QUESTIONE DI TRADUZIONE

Si fa un gran parlare della nuova traduzione in italiano del messale, con alcune parole cambiate, messale che verrà consegnato in via ufficiale dalla Chiesa e reso normativo per tutti nei prossimi mesi. Tutti sanno che le parole del Padre Nostro: “non ci indurre in tentazione” verranno cambiate in “non abbandonarci alla tentazione”, e nel Gloria l’espressione “pace in terra agli uomini di buona volontà” diventerà “pace in terra agli uomini che Egli ama”.
Ci si domanda se queste traduzioni non hanno il significato recondito di cambiare pian piano la sostanza della Messa, se questo non sia quindi un vero attentato al sacramento dell’Eucaristia. Si sentono i pareri più disparati: chi accoglie la variazione senza particolari problemi, chi dichiara che continuerà a dire la vecchia formula, eccetera.
Questa traduzione quindi aumenta il clima già ribollente che si ha nella Chiesa e ci si domanda se sia veramente opportuno introdurre queste novità.
In effetti, per rimanere sul Padre Nostro, cambiare le parole in lingua italiana pone subito un’altra domanda: allora tutti coloro che finora hanno detto “non ci indurre in tentazione” hanno sbagliato? Non hanno pregato il Padre Nostro? Hanno attribuito a Dio un’azione impropria (indurre in tentazione)?
Si discute, ma non ci si è accorti che da cinquant’anni diciamo in italiano un’espressione assai più grave rispetto a quel “indurre” o a quel “che Egli ama”. Mi riferisco alle parole centrali della transustanziazione.
Da quando è stato chiesto di celebrare la Messa in italiano, noi sentiamo il sacerdote all’altare dire: “Prendete e bevete, questo è il mio Sangue… versato per voi e per tutti…”.

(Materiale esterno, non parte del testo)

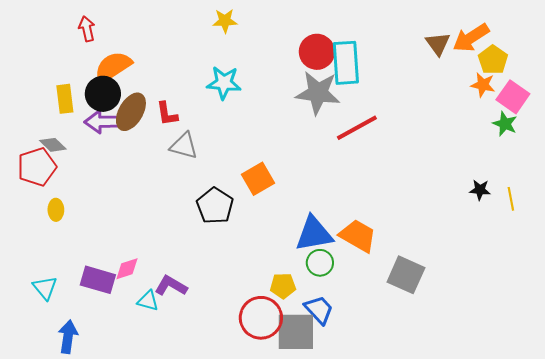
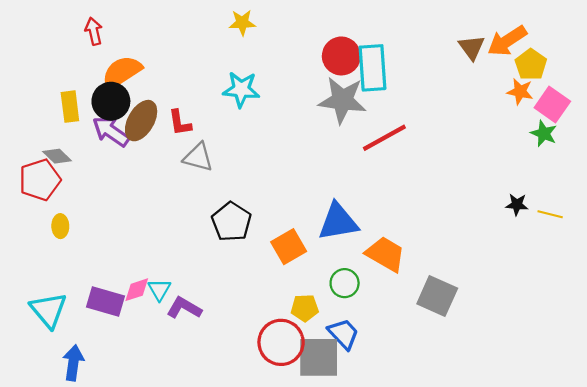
purple arrow: (103, 122) -> (111, 131), turned 36
orange square: (258, 179) -> (289, 247), moved
yellow line: (511, 199) -> (550, 214), turned -65
blue triangle: (314, 234) -> (338, 222), moved
cyan triangle: (45, 288) -> (48, 310), size x1.4
cyan triangle: (148, 301) -> (159, 290), moved, turned 45

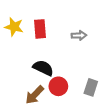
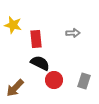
red rectangle: (40, 29) -> (36, 39), moved
brown arrow: (35, 95) -> (15, 88), moved

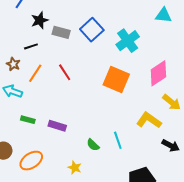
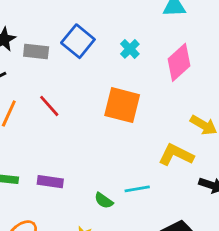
cyan cross: (128, 41) -> (130, 49), size x0.6
pink diamond: (158, 73) -> (179, 62), moved
cyan line: (118, 140) -> (137, 189), turned -72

Facciamo un passo indietro. Quando la Santa Sede promulga un qualsiasi documento ufficiale, lo fa in lingua latina, che è la lingua della Chiesa (un’enciclica, un decreto del Concilio, un libro liturgico, eccetera), poi consegna tale documento in lingua latina alla Chiesa universale, che provvederà, nazione per nazione, alla traduzione nella lingua del proprio Paese. Così, quando nel 1970 fu consegnato alla Chiesa universale il nuovo messale (che trasformava la cosiddetta Messa di Pio V, quella celebrata in latino in tutto l’Orbe cattolico fino a quel momento, nella nuova Messa, cosiddetta di Paolo VI, tanto per capirsi), esso fu dato in lingua latina. Il decreto di consegna risale al 26 marzo 1970 e porta le firme del Cardinale Benno Gut e del segretario Annibale Bugnini. Ebbene, questo messale in latino porta, nella formula di transustanziazione sulle sacre specie del vino, le seguenti parole: “Accipite et bibites ex eo omnes… qui pro vobis et pro multis effundetur…” Facile capire il senso e facile la traduzione: “Versato per voi e per molti”. Questo “per molti” fu la frase pronunciata esattamente da Gesù nell’ultima cena. Facile la traduzione? Non tanto: quando la Conferenza dei vescovi italiani promulgò il messale in lingua italiana, trovammo che la traduzione fatta fu: “Versato per voi e per tutti”. Quel “molti” divenne “tutti”.
Mi sembra che l’errore sia molto più colossale che le parole del Padre Nostro e del Gloria, oggetto di discussione oggi, anche perché là vanno a toccare il centro del mistero eucaristico: il Corpo e il Sangue di Cristo nel momento in cui la sostanza viene mutata.
Possibile che allora nessuno ebbe a protestare? Se Gesù disse “versato per molti”, perché per i vescovi italiani invece si deve dire “versato per tutti?”. Non importa discutere sulla teologia della salvezza, su quanti si salveranno, eccetera: qui stiamo parlando di semplice traduzione, che risulta totalmente errata e arbitraria.
Non così fecero le altre Conferenze dei vescovi. Se voi andate in Inghilterra o negli USA, i sacerdoti dicono tutte le domeniche: “For you and for many”, che significa appunto “per voi e per molti”. Non dicono “for you and for everyone”, ma traducono bene il latino “multis” in “many”.
Dunque, da oltre 50 anni noi in Italia sentiamo la Messa con questa evidente stortura di traduzione. E non sembra che alcuno dica nulla.